Saved data entries
□ □ □ □ □ □ □

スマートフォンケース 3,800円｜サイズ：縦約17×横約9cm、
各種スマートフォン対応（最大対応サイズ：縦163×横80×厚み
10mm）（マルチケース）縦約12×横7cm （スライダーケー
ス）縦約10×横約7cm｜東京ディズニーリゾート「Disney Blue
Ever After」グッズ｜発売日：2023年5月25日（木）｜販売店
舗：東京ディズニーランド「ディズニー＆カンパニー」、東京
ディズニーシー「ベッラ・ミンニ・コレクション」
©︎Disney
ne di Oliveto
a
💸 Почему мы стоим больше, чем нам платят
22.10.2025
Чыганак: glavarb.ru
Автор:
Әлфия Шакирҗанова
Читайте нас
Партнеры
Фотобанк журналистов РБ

□ □ □ □ □ □ □

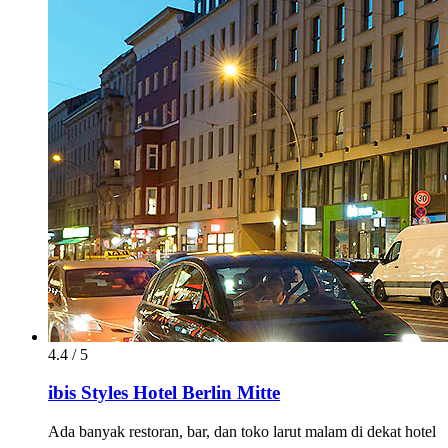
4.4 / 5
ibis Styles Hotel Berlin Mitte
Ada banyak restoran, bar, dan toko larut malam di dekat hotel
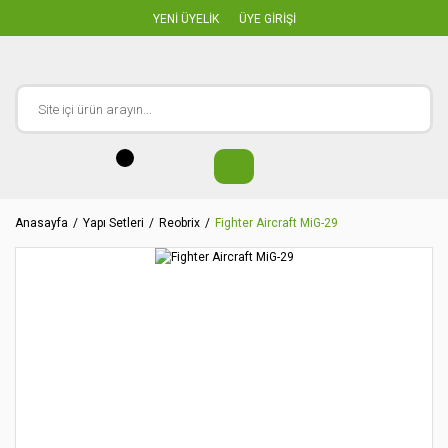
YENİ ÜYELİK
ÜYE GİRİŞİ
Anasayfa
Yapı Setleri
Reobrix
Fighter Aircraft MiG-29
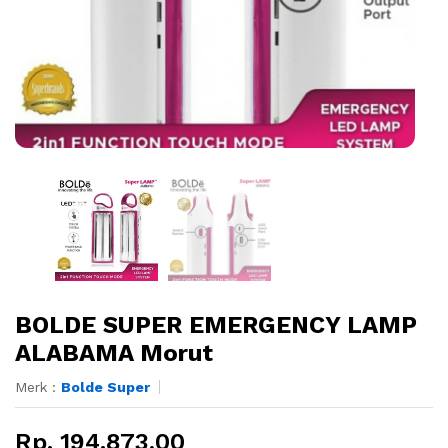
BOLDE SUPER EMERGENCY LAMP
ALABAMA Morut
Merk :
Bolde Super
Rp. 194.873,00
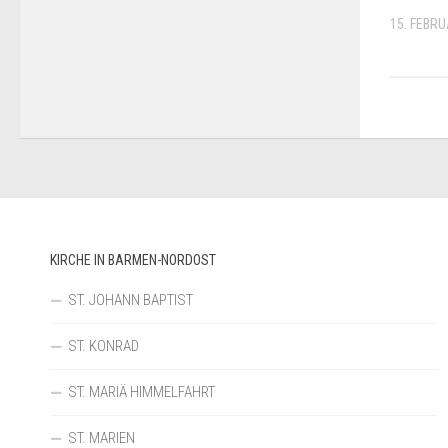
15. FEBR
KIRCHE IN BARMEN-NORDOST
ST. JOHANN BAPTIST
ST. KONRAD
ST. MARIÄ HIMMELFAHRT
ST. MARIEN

□ □ □ □ □ □ □

◆ **WHAT YOU WILL DO**
Which lines above run from the one containing "чем нам платят" to the one containing "Фотобанк журналистов РБ"? Give them again exactly, both ends included.

◆ **RESPONSE TO THIS TASK**
💸 Почему мы стоим больше, чем нам платят
22.10.2025
Чыганак: glavarb.ru
Автор:
Әлфия Шакирҗанова
Читайте нас
Партнеры
Фотобанк журналистов РБ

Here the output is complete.